Beginning with a view that a system evolves within the constraints and influencing factors of its context, the aim of this thesis is to model the process that has developed by which patients on primary care methadone treatment are referred to counselling. It investigates the role primary care practitioners perceive they have in relation to managing the psychosocial aspects of the methadone patient's treatment regime. It analyzes individual medical practitioner counselling referral mechanisms to determine what common processes operate across different practitioners. It identifies the factors that influence the use of counselling on primary care methadone programmes and structures these in a cause/effect model.

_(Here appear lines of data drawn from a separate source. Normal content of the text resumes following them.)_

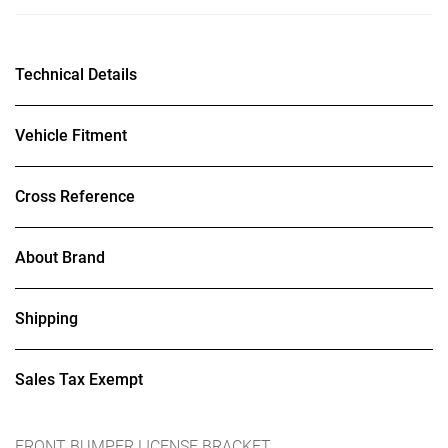
Technical Details
Vehicle Fitment
Cross Reference
About Brand
Shipping
Sales Tax Exempt
FRONT BUMPER LICENSE BRACKET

This research used interviews and documentary analysis to acquire grounded data. The sample consisted primarily of medical practitioners involved in the delivery of methadone programmes. Others closely involved in the implementation of drug treatment in the primary care context made up the balance of interviewees.

The study used a grounded theory methodology to induce the process that was latent in the grounded data. Concepts emerging were grouped under the headings of referral factors, decision making factors and factors related to the unique positioning of primary care at the interface between medicine and society. The core finding was that, in primary care in Ireland, there is no psychological model to complement the pharmacological intervention of methadone substitution.

The findings from this study offer insight into the factors at work and their impacts, in the context of the use of counselling in primary care methadone treatment. The study suggests a possible direction for further evolution of opiate abuse treatment in Ireland which would transform it from a harm reduction to a holistic patient centric paradigm.